From Brief to Brand: Unpacking the Logo Design Process

header design process

When you see logos in your day-to-day life, do you ever stop to think about what they’re for? 

In short, logos are used to help brands, professionals and products stand out. A great logo will be attractive to the right audience and convey the purpose of whatever they represent. 

When representing a game, app or software, a logo will help make the product more appealing and clarify intent; when it’s for a company, organization, location or school, a logo tries to communicate characteristics so the audience has a better grasp of the brand they’re dealing with; and when used by musicians, artists, designers or other professionals, a logo will create a memorable first impression to connect the audience to the resulting products or services. 

But in order to create the right logo to represent your brand, you need to follow an in-depth logo development process. Here’s how! 

The Logo Development Process

Before you create a logo, there’s a whole process that should go into the ideation of the design. If you jump through the process and don’t follow the steps, your logo is likely going to look like an amateur design and have less of an impact on your audience. 

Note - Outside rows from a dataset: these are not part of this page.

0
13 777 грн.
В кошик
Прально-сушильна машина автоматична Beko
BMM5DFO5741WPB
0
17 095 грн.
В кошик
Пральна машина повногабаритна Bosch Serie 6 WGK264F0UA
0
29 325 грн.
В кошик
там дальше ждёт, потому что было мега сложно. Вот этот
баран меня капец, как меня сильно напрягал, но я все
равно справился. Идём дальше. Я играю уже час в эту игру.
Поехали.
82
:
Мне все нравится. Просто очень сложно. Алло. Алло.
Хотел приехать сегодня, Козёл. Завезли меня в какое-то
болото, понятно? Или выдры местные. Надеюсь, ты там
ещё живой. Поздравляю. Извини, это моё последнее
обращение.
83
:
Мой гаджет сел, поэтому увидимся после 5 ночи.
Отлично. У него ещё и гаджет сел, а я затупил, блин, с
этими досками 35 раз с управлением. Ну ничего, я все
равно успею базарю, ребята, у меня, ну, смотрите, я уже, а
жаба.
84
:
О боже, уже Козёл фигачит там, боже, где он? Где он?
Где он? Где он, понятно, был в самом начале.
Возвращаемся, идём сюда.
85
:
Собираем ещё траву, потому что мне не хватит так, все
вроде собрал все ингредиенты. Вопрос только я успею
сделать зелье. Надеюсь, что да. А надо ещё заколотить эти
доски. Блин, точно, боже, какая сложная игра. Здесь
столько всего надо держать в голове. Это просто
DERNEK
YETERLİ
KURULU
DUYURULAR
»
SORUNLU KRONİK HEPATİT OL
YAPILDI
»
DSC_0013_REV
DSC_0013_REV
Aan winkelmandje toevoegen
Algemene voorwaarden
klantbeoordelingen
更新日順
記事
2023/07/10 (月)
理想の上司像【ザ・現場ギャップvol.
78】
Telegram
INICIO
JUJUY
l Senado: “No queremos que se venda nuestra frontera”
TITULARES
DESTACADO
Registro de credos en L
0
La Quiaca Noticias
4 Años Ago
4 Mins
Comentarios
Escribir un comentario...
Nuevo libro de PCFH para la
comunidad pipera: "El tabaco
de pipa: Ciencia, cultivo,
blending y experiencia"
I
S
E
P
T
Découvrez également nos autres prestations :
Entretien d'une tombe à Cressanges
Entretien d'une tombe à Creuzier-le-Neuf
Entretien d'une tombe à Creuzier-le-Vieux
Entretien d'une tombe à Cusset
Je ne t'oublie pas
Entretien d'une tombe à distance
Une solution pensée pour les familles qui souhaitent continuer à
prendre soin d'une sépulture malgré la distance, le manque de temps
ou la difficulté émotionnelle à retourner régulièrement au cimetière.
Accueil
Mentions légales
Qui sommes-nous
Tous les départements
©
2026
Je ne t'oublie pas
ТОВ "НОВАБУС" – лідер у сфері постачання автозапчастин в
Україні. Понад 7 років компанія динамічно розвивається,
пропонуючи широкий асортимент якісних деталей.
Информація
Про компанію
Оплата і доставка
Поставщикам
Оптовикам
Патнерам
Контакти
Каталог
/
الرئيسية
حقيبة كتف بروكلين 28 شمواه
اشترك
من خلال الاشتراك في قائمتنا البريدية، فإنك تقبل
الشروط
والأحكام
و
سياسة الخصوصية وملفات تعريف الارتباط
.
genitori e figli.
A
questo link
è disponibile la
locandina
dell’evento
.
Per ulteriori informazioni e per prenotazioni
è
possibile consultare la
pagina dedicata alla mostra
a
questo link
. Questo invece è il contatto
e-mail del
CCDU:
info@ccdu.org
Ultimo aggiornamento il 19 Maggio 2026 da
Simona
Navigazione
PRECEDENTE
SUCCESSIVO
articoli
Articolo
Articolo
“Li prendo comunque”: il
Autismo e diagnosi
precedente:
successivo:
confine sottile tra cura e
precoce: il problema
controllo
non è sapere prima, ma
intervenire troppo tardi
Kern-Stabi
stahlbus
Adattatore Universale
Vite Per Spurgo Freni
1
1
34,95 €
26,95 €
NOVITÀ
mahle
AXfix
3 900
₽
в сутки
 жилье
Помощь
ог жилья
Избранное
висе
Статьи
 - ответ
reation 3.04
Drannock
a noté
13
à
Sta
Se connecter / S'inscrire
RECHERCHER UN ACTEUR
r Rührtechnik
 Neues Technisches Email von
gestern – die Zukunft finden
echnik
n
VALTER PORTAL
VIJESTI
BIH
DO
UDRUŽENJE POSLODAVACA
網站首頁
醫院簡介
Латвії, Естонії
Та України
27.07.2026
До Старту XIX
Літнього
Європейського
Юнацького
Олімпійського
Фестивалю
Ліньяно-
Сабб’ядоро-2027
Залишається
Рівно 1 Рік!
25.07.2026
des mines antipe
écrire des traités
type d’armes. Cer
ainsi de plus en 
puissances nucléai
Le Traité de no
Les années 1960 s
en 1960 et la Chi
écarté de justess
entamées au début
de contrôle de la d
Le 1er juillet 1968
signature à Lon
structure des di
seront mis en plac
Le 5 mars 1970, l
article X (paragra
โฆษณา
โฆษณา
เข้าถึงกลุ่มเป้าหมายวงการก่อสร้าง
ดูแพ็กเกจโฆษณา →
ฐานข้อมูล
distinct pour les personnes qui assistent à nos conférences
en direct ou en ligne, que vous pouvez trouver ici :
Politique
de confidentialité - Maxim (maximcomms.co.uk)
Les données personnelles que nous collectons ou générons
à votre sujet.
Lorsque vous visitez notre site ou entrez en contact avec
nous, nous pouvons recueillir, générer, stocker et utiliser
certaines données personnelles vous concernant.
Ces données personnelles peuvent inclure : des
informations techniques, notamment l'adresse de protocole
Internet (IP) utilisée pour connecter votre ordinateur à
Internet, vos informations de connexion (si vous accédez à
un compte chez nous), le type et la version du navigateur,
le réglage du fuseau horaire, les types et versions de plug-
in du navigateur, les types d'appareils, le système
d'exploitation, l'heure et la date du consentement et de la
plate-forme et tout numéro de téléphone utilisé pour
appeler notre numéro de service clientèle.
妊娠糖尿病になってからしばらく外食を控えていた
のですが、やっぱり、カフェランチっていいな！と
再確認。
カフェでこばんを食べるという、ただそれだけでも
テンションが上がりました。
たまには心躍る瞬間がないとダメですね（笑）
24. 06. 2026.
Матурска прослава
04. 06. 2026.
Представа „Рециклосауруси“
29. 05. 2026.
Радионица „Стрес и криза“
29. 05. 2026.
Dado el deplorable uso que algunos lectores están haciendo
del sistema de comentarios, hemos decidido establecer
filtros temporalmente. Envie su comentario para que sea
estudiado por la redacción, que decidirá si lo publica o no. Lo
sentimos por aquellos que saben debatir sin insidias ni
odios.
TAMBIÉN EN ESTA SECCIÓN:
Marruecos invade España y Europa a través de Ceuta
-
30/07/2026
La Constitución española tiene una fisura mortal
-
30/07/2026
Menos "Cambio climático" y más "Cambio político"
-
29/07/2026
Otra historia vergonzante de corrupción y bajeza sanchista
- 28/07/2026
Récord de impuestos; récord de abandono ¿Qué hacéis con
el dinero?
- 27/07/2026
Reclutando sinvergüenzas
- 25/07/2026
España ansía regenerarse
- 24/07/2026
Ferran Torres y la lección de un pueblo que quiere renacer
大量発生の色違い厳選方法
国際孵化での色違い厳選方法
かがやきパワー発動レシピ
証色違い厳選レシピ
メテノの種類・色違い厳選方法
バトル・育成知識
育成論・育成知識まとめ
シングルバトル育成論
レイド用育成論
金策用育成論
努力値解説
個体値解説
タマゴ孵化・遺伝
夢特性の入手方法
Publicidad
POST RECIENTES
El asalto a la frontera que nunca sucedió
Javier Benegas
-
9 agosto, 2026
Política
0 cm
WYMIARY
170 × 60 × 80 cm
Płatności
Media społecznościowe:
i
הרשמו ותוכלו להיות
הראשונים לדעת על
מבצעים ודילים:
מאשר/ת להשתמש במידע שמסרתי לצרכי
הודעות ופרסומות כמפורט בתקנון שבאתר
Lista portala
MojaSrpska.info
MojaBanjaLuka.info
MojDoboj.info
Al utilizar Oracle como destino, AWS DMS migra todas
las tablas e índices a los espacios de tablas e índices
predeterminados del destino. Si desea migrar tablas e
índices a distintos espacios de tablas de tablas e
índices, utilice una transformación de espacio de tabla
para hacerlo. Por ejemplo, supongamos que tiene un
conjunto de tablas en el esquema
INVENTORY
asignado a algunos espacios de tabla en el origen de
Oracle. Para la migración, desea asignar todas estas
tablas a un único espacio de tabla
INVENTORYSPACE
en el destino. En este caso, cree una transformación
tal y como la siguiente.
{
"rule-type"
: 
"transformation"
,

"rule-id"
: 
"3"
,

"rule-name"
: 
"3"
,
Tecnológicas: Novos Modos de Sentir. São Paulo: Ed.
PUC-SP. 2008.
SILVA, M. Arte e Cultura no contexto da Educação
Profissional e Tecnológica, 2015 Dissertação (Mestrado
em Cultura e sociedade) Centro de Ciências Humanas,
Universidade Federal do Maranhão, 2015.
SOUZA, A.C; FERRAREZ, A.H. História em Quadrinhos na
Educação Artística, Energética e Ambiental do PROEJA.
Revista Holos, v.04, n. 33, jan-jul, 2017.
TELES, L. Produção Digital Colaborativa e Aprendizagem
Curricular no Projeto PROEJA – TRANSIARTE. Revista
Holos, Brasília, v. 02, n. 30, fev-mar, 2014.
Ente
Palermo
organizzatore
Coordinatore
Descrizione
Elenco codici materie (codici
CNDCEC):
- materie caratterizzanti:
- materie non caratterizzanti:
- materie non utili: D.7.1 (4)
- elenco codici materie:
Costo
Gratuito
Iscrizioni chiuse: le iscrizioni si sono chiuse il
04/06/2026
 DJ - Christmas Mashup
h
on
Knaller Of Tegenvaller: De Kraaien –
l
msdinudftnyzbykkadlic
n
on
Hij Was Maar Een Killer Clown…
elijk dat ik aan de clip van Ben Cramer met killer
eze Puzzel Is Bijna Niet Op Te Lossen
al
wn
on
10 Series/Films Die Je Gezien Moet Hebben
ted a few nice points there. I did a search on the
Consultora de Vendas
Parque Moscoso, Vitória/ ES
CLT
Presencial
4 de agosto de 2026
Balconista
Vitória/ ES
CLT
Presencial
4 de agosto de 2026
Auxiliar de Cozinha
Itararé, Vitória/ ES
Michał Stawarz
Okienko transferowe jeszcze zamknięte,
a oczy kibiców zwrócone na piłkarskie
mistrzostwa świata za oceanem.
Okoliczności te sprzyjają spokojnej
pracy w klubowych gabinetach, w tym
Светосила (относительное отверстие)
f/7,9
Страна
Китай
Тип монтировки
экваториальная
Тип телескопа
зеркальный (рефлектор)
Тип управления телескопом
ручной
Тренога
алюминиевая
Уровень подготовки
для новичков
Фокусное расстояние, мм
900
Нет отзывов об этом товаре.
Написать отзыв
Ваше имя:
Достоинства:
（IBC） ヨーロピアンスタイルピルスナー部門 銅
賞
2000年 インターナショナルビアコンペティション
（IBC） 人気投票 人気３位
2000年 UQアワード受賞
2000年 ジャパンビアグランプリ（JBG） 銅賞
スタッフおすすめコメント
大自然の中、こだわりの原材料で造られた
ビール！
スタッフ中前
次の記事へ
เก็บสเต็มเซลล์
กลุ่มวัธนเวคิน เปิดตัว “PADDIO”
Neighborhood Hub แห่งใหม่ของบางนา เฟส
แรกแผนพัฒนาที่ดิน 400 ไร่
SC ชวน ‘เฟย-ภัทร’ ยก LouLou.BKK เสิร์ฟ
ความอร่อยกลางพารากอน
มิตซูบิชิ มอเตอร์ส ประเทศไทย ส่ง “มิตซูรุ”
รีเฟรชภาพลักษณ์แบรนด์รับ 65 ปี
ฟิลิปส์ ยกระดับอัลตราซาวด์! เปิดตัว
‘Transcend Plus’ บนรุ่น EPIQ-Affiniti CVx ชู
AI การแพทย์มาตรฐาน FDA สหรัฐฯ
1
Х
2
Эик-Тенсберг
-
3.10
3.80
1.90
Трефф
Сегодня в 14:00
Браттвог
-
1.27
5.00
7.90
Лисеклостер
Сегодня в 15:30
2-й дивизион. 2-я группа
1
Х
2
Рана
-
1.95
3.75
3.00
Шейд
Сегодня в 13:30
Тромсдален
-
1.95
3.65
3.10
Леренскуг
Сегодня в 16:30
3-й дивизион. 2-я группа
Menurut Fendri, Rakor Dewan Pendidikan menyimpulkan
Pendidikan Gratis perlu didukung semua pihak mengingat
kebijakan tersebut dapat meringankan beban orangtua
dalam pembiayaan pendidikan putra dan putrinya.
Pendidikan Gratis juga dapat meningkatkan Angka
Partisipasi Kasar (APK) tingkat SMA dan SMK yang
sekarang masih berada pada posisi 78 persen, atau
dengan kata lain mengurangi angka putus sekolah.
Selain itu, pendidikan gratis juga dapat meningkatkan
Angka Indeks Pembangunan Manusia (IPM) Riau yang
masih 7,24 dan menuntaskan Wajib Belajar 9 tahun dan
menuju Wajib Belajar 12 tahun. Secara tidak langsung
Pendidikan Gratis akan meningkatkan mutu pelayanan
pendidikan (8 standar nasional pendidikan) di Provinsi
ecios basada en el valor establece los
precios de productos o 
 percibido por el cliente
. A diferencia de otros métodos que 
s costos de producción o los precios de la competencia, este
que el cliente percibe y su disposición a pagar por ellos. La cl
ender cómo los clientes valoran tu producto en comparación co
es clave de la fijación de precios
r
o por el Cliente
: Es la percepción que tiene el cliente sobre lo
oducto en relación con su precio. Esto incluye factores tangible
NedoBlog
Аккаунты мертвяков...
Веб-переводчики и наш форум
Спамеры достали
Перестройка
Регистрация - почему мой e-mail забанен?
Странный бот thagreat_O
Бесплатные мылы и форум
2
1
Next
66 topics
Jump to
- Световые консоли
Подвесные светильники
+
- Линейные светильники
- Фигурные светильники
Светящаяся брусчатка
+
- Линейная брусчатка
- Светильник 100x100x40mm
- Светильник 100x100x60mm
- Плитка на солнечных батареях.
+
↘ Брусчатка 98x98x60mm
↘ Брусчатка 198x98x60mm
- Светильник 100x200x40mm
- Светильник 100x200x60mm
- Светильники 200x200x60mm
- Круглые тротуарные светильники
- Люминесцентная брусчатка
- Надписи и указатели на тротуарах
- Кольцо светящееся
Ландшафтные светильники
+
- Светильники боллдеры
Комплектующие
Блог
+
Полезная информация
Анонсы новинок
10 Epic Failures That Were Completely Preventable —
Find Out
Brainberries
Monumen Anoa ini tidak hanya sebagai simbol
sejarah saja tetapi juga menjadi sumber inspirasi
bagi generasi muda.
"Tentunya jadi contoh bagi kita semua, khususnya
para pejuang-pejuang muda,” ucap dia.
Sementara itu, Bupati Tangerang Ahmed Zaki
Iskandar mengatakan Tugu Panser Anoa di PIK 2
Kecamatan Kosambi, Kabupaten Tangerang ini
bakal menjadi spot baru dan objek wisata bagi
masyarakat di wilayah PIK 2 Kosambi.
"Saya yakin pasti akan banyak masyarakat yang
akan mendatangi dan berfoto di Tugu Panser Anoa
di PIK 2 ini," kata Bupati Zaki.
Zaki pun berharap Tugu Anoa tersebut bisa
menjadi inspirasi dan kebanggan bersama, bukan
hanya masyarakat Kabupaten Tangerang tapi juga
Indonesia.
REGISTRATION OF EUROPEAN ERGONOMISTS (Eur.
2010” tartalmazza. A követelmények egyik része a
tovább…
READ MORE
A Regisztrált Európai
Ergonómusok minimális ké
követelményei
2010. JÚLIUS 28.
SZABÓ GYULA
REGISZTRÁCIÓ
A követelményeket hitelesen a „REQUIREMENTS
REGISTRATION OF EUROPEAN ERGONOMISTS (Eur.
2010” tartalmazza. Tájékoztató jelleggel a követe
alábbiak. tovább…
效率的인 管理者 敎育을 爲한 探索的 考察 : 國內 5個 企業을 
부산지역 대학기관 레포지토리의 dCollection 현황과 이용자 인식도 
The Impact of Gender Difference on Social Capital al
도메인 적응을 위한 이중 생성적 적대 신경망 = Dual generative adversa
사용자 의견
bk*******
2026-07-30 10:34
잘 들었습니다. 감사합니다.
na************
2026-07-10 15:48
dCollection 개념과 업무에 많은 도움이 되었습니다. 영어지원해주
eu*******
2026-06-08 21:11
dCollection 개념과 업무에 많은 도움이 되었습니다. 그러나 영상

It starts with coming up with a design brief:

Building a Design Brief

Before you begin, you need to make a plan for the plan! You have to stop and define what this logo design process is going to look like and why you need your logo in the first place.

logo design brief

Setting Goals: What is your logo going to be used for? Who is it meant to appeal to (define your buyer personas)? What primary message does it need to convey? Where will it be used—on your website, business cards, billboards, etc.? All of these questions are just to help you start nailing down specifics about your logo needs.

Establishing a Timeline: Establish a timeline for creating rough drafts and final copies. You should not expect your full logo design to come together in just one day.

Understanding the business: Who is your target audience and what moves them? Create your company profile and brand positioning statement to also better understand your brand. What are you trying to say? What will your logo communicate on first glance? What nuanced details in color, shape or imagery will you use to communicate secondary concepts? 

Budgeting and Payments: How much can you set aside for the design and production of your logo?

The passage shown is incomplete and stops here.